To be more precise: I have an event that happens. The outcome of that event is divided into several probabilistic events. For example: There's a 1/128 chance that A happens, a 1/64 chance that B happens, and otherwise C happens.
When evaluating this event in a computer program, is it correct to:
- Roll a random number between [0,1) to check if it's < 1/128 -> if so A happens
- If not we roll again between [0,1) to check if it's < 1/64 -> if so B happens
- If not C happens
I feel like this is incorrect because if we know A happens, the odds of B happening increase, thus steps 2 and 3 are then not valid anymore.

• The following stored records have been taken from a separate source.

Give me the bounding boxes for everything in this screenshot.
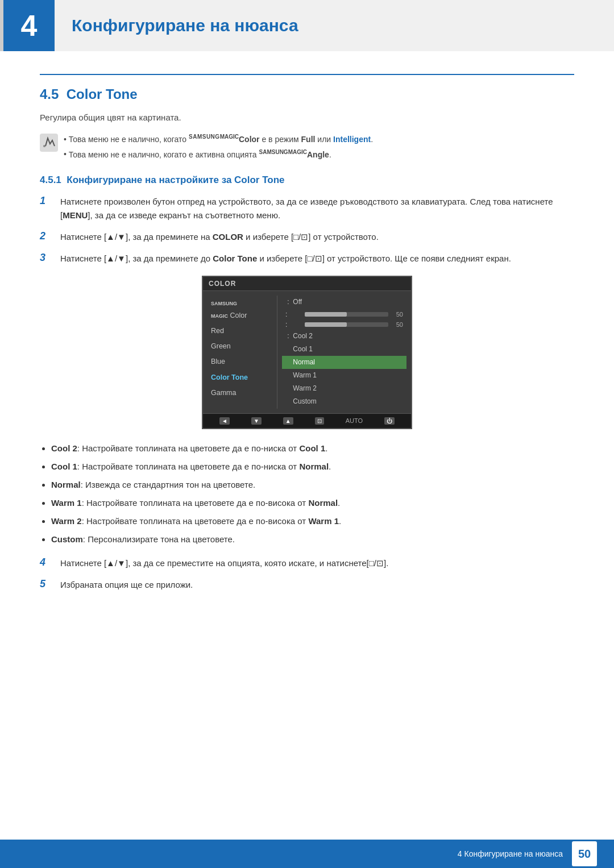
bullet-custom: Custom: Персонализирате тона на цветовет… xyxy=(51,533,574,546)
footer-page-number: 50 xyxy=(572,841,597,866)
step-number-2: 2 xyxy=(40,230,52,242)
step-2: 2 Натиснете [▲/▼], за да преминете на CO… xyxy=(40,230,574,244)
step-number-1: 1 xyxy=(40,195,52,207)
page-footer: 4 Конфигуриране на нюанса 50 xyxy=(0,840,614,868)
step-number-3: 3 xyxy=(40,252,52,264)
chapter-title-box: Конфигуриране на нюанса xyxy=(55,0,614,51)
step-5: 5 Избраната опция ще се приложи. xyxy=(40,578,574,592)
menu-item-green: Green xyxy=(208,339,272,354)
footer-btn-left: ◄ xyxy=(219,417,230,425)
step-3: 3 Натиснете [▲/▼], за да преминете до Co… xyxy=(40,252,574,265)
step-1: 1 Натиснете произволен бутон отпред на у… xyxy=(40,195,574,222)
svg-point-1 xyxy=(43,145,45,147)
menu-right-normal: Normal xyxy=(282,356,406,369)
menu-screenshot: COLOR SAMSUNG MAGIC Color Red Green Blue… xyxy=(40,276,574,429)
section-divider xyxy=(40,74,574,75)
red-bar-track xyxy=(305,312,388,317)
chapter-number: 4 xyxy=(3,0,55,51)
footer-btn-down: ▼ xyxy=(251,417,262,425)
step-number-5: 5 xyxy=(40,578,52,590)
svg-rect-0 xyxy=(40,134,58,152)
menu-footer: ◄ ▼ ▲ ⊡ AUTO ⏻ xyxy=(203,413,411,428)
menu-item-blue: Blue xyxy=(208,354,272,369)
menu-right-off: : Off xyxy=(282,296,406,309)
menu-header: COLOR xyxy=(203,277,411,291)
menu-right-column: : Off : 50 : 5 xyxy=(277,296,411,408)
menu-item-magic-color: SAMSUNG MAGIC Color xyxy=(208,296,272,323)
footer-btn-up: ▲ xyxy=(283,417,293,425)
color-menu: COLOR SAMSUNG MAGIC Color Red Green Blue… xyxy=(202,276,412,429)
bullet-warm2: Warm 2: Настройвате топлината на цветове… xyxy=(51,514,574,528)
note-lines: Това меню не е налично, когато SAMSUNGMA… xyxy=(64,132,373,160)
menu-right-warm1: Warm 1 xyxy=(282,369,406,382)
menu-right-cool2: : Cool 2 xyxy=(282,330,406,343)
menu-item-color-tone: Color Tone xyxy=(208,370,272,385)
bullet-cool2: Cool 2: Настройвате топлината на цветове… xyxy=(51,442,574,455)
note-line-1: Това меню не е налично, когато SAMSUNGMA… xyxy=(64,132,373,146)
step-text-2: Натиснете [▲/▼], за да преминете на COLO… xyxy=(60,230,574,244)
menu-right-green-bar: : 50 xyxy=(282,319,406,330)
footer-chapter-text: 4 Конфигуриране на нюанса xyxy=(458,849,563,858)
note-line-2: Това меню не е налично, когато е активна… xyxy=(64,148,373,161)
step-text-3: Натиснете [▲/▼], за да преминете до Colo… xyxy=(60,252,574,265)
menu-right-red-bar: : 50 xyxy=(282,309,406,319)
note-icon xyxy=(40,134,58,152)
bullet-warm1: Warm 1: Настройвате топлината на цветове… xyxy=(51,496,574,510)
step-number-4: 4 xyxy=(40,556,52,568)
menu-right-cool1: Cool 1 xyxy=(282,343,406,356)
bullet-normal: Normal: Извежда се стандартния тон на цв… xyxy=(51,478,574,492)
step-text-1: Натиснете произволен бутон отпред на уст… xyxy=(60,195,574,222)
bullet-cool1: Cool 1: Настройвате топлината на цветове… xyxy=(51,460,574,474)
menu-body: SAMSUNG MAGIC Color Red Green Blue Color… xyxy=(203,291,411,413)
green-bar-track xyxy=(305,322,388,327)
menu-right-custom: Custom xyxy=(282,395,406,408)
step-4: 4 Натиснете [▲/▼], за да се преместите н… xyxy=(40,556,574,570)
section-heading: 4.5 Color Tone xyxy=(40,86,574,102)
bullet-list: Cool 2: Настройвате топлината на цветове… xyxy=(51,442,574,546)
footer-btn-auto: AUTO xyxy=(346,417,363,424)
menu-item-red: Red xyxy=(208,323,272,339)
chapter-header: 4 Конфигуриране на нюанса xyxy=(0,0,614,51)
footer-btn-power: ⏻ xyxy=(384,417,395,425)
chapter-title: Конфигуриране на нюанса xyxy=(72,16,298,35)
menu-right-warm2: Warm 2 xyxy=(282,382,406,395)
step-text-5: Избраната опция ще се приложи. xyxy=(60,578,574,592)
subsection-heading: 4.5.1 Конфигуриране на настройките за Co… xyxy=(40,175,574,186)
note-box: Това меню не е налично, когато SAMSUNGMA… xyxy=(40,132,574,160)
section-description: Регулира общия цвят на картината. xyxy=(40,113,574,122)
step-text-4: Натиснете [▲/▼], за да се преместите на … xyxy=(60,556,574,570)
footer-btn-enter: ⊡ xyxy=(315,417,324,425)
main-content: 4.5 Color Tone Регулира общия цвят на ка… xyxy=(0,51,614,645)
menu-item-gamma: Gamma xyxy=(208,385,272,401)
menu-left-column: SAMSUNG MAGIC Color Red Green Blue Color… xyxy=(203,296,277,408)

Could anyone verify this and suggest a better algorithm of evaluating such events? Thanks!
Correcting a typo from a prior comment:
Your method does not work because your events $A,B$ would overlap (if the random number is less than $\frac 1{128}$ then both $A,B$ occur).
A variant which does work:
(assuming a random number, $\alpha$, uniform on $[0,1]$ has been selected)
If $\alpha$ is $≤\frac 1{128}$ then $A$.
If $\frac 1{128}< \alpha < \frac 1{128}+\frac 1{64}$ then $B$.
If $\alpha$ is $≥ \frac 1{128}+\frac 1{64}$ then $C$.